Start of Recorded data
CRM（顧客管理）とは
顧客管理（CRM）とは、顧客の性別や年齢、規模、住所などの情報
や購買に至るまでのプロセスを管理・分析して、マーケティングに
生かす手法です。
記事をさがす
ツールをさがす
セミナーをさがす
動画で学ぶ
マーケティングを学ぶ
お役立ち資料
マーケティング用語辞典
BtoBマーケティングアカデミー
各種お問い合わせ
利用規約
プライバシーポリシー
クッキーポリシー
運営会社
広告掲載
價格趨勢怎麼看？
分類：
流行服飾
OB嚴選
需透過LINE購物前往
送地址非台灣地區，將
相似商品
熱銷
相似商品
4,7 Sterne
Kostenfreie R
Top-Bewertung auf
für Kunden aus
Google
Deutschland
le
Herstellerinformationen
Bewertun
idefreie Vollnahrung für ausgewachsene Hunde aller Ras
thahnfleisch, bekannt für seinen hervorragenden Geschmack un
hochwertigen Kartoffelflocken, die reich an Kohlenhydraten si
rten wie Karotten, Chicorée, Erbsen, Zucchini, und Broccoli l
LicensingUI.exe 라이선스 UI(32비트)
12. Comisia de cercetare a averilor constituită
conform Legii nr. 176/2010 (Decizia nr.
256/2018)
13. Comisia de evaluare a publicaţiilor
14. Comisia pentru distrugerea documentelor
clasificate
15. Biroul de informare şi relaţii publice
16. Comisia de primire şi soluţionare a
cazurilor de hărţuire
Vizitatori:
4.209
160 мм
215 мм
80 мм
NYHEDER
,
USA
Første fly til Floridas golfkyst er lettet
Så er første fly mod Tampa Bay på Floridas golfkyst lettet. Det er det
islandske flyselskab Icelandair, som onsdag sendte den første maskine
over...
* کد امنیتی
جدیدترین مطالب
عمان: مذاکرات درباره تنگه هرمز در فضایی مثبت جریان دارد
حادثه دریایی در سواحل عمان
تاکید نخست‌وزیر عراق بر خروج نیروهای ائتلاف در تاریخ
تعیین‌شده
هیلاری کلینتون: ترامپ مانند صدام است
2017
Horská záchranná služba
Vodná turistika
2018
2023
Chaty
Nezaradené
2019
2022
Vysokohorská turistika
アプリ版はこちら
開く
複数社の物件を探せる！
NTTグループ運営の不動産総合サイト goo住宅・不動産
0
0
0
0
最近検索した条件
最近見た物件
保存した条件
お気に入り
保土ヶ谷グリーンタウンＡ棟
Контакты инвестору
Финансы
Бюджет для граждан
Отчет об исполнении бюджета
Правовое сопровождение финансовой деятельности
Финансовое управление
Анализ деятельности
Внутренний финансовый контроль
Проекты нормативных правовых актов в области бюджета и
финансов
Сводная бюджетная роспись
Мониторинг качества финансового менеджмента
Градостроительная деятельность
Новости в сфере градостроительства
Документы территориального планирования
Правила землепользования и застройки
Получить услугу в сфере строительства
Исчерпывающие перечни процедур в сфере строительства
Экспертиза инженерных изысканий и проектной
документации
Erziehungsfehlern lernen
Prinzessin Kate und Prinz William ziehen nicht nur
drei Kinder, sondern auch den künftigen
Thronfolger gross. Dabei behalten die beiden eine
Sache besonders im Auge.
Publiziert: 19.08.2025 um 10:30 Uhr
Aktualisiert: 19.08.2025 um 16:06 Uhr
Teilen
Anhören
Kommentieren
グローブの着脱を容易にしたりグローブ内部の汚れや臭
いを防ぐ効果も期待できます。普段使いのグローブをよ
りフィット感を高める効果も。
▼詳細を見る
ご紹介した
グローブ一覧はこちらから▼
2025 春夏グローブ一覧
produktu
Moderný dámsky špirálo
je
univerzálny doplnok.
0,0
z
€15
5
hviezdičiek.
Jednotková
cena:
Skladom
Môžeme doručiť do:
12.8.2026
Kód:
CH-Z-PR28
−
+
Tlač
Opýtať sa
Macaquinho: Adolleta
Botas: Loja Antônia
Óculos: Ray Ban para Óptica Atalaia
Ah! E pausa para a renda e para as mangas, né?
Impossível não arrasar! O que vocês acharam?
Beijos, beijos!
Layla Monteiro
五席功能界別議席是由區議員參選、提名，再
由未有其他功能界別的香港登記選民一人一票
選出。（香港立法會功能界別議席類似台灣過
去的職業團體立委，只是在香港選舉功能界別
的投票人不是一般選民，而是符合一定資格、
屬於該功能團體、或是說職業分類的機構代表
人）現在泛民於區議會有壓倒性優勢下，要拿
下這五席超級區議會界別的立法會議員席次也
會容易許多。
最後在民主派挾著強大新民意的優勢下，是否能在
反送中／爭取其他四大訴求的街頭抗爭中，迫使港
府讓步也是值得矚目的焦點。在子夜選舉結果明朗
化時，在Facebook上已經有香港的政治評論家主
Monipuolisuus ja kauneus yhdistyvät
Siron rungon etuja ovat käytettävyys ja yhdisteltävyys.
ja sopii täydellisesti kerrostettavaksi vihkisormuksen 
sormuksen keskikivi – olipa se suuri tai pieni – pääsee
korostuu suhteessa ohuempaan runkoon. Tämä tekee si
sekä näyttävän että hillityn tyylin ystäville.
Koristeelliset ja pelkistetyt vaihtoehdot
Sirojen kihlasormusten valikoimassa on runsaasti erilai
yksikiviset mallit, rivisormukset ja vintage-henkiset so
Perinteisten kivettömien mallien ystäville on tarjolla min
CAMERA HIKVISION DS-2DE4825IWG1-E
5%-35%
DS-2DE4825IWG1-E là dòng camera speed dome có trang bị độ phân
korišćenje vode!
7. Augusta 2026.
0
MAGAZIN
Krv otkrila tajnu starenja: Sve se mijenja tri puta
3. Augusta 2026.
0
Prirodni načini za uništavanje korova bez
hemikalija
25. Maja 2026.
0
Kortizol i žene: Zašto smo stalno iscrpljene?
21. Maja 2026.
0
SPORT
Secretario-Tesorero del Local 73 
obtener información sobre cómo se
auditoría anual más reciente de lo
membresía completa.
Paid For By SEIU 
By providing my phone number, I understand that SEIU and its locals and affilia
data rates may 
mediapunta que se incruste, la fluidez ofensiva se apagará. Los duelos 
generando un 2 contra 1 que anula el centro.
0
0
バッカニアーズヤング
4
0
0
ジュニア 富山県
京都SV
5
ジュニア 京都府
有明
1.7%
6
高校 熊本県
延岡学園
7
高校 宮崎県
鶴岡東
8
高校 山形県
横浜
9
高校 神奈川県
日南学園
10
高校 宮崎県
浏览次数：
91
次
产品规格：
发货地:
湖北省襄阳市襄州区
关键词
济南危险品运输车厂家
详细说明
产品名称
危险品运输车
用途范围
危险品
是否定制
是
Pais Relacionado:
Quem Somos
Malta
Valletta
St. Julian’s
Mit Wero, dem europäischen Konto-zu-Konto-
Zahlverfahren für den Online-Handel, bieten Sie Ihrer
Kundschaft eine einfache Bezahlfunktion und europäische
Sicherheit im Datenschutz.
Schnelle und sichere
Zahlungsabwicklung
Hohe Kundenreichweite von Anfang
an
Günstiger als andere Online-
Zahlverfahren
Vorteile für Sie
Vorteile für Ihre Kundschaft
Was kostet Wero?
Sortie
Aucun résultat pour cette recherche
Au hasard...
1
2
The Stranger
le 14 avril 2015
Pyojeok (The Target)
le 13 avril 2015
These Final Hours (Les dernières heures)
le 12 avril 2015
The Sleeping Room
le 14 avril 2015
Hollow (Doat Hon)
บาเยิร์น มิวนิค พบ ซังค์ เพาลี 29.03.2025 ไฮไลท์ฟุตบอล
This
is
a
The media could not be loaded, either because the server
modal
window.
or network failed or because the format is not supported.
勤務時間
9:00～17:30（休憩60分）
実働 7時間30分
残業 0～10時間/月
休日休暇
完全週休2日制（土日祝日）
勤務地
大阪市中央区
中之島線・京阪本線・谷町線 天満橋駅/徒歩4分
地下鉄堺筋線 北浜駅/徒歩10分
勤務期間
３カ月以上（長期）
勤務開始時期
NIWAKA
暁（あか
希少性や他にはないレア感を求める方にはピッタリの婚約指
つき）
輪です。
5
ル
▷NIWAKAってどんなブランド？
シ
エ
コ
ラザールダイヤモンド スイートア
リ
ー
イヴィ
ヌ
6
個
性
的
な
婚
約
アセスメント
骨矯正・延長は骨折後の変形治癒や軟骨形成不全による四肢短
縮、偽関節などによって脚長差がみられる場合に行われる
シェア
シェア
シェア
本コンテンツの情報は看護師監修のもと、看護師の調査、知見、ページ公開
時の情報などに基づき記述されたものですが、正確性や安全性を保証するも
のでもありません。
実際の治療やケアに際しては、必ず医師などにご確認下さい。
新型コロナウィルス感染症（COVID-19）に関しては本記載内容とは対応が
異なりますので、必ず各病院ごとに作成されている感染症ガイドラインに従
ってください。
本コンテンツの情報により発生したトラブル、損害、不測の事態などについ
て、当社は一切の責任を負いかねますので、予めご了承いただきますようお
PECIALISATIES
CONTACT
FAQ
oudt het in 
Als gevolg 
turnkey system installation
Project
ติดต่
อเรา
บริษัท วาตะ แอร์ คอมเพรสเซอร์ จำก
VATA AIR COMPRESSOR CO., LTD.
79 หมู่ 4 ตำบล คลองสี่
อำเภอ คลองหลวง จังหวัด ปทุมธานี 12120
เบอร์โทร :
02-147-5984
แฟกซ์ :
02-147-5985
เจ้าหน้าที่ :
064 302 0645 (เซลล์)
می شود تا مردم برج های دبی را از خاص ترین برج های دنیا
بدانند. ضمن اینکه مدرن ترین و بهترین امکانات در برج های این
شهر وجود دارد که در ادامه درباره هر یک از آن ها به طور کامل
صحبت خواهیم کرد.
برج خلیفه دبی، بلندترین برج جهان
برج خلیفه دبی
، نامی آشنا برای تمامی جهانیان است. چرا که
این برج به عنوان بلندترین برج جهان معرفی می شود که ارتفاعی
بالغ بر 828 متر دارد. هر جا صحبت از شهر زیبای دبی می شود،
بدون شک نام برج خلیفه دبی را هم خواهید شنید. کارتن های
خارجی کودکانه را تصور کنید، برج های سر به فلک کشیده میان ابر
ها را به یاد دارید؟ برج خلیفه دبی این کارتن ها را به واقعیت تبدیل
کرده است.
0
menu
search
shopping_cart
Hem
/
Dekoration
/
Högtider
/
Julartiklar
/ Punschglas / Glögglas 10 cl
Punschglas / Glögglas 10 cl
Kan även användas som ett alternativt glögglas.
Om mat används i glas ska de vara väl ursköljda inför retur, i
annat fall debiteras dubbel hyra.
End of Recorded data
Copy each line of the data that contains the word "Kundschaft".

**Answer to this task:**
Kundschaft eine einfache Bezahlfunktion und europäische
Vorteile für Ihre Kundschaft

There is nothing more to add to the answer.